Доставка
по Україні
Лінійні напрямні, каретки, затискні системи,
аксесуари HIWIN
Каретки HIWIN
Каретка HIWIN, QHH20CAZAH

==========

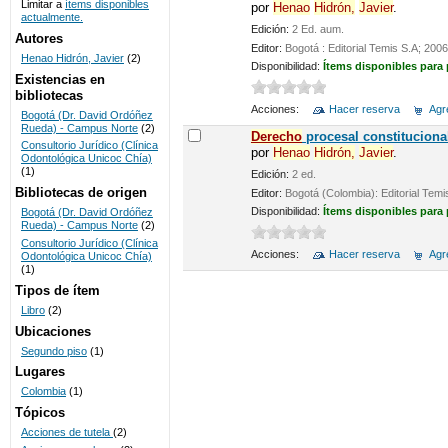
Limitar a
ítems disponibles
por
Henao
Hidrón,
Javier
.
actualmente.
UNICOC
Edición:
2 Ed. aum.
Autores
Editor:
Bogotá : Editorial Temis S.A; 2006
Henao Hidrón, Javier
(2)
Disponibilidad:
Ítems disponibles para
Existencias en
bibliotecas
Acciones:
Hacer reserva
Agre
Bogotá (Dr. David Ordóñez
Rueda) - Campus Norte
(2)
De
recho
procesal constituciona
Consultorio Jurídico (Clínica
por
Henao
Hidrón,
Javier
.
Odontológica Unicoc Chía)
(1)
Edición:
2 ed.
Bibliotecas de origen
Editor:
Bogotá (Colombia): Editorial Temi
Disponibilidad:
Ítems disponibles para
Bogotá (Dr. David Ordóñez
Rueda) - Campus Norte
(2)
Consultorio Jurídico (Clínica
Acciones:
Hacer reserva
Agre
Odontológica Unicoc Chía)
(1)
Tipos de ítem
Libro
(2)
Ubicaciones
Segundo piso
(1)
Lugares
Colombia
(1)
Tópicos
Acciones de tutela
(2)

==========

■ **What is being asked**: Write out every line of the data that holds the word "Colombia".

■ **Response to this exercise**:
Bogotá (Colombia): Editorial Temi
Colombia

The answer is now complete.